Como uma pessoa casada consegue se casar novamente? O crime que terá que ser praticado antes dele é fraude, falsificação. Teremos, portanto, como elemento constitutivo implícito a falsificação. Podemos dizer que aplicamos o princípio da consunção. Significa então que dados terão que ser ocultados ou falsificados para que então se possa casar novamente. Temos aqui o princípio da especialidade.

Se não se podem casar as pessoas casadas, temos aqui um impedimento. Figura especial é a bigamia, que é a contração de casamento por pessoa já casada. Só se fala de um impedimento aqui: ser casado. Segundo conflito é o princípio da consunção, porque, para se contrair casamento novamente, é preciso que se falsifique algo, ou que se mude de nome, ou se apresentem documentos falsos. A fraude será obrigatoriamente meio para se praticar o crime de bigamia. A falsificação é implícita.

E no caso do homicídio, como se mata? Praticando lesões. A lesão não está expressa; ela está implícita. O crime de bigamia é material, descrito pelo núcleo: contrair novo casamento sendo já casado. A é casado com B, e C é casado com D. Se B se casa com C, há bigamia em relação a A e D. Se o contraente sabia que o novo cônjuge já era casado, ele sofrerá pena na forma privilegiada (§ 1º do art. 235). Se não sabia, ele é considerado vítima.

Art. 235: “Contrair alguém, sendo casado, novo casamento:

        Pena – reclusão, de dois a seis anos.

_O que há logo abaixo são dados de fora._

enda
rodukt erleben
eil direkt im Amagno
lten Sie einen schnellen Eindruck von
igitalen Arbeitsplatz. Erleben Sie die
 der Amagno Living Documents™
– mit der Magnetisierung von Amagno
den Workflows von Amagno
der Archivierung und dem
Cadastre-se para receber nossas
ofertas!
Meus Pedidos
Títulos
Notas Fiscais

        § 1º - Aquele que, não sendo casado, contrai casamento com pessoa casada, conhecendo essa circunstância, é punido com reclusão ou detenção, de um a três anos.

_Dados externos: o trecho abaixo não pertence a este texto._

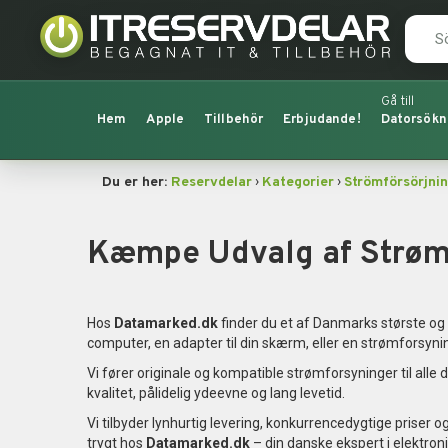
Hem
Apple
Tillbehör
Erbjudande!
Datorsökn
›
›
Du er her:
Reservdelar
Kategorier
Strömförsörjni
Kæmpe Udvalg af Strøm
Hos
Datamarked.dk
finder du et af Danmarks største og 
computer, en adapter til din skærm, eller en strømforsyning t
Vi fører originale og kompatible strømforsyninger til al
kvalitet, pålidelig ydeevne og lang levetid.
Vi tilbyder lynhurtig levering, konkurrencedygtige priser 
trygt hos
Datamarked.dk
– din danske ekspert i elektron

        § 2º - Anulado por qualquer motivo o primeiro casamento, ou o outro por motivo que não a bigamia, considera-se inexistente o crime.

§ 1º: ou seja, com dolo. É uma forma privilegiada pois a pena é de detenção, portanto o regime é aberto ou semi-aberto.

Nesse § 2º, há o que se chama questão prejudicial, instituto do Processo Penal, em que o juiz fica impedido de julgar enquanto o juízo cível não proferir sua decisão sobre a anulação do casamento. ¹

 

Induzimento a erro e ocultação de impedimento

Art. 236: “Contrair casamento, induzindo em erro essencial o outro contraente, ou ocultando-lhe impedimento que não seja casamento anterior:

Pena - detenção, de seis meses a dois anos.

Parágrafo único - A ação penal depende de queixa do contraente enganado e não pode ser intentada senão depois de transitar em julgado a sentença que, por motivo de erro ou impedimento, anule o casamento.”

Aqui teremos um crime diferente, apesar de haver um conflito aparente de normas. É necessário que se contraia casamento induzindo em erro essencial à pessoa do outro contraente. Erro essencial é aquele que, se o outro cônjuge soubesse antes de contrair o casamento, ele jamais o faria. Por exemplo: ser homossexual, sádico, pedófilo, criminoso, traficante, portador de DST, portador de doença que impeça a geração de filhos, etc.

São erros que versam sobre a identidade, sobre a moral, sobre boa fama, sobre a saúde física e mental. Também considera-se erro essencial casar-se com um homem ou mulher que se apresentava como religioso e, ao casar-se, o cônjuge revela ser pervertido. O erro gera a anulação do casamento.

O impedimento do art. 236 não pode ser o casamento anterior porque seria o caso de bigamia. 2

Ação penal privada por quê? Na verdade ela não se justifica quanto aos casos de impedimento, que são absolutos, de interesse do Estado.

  1. Havia mais coisas neste parágrafo.
  2. Neste momento a professora comentou o caso de cônjuge que trama com o amante o homicídio do outro cônjuge e a possibilidade de casamento com o amante depois. Não consegui copiar.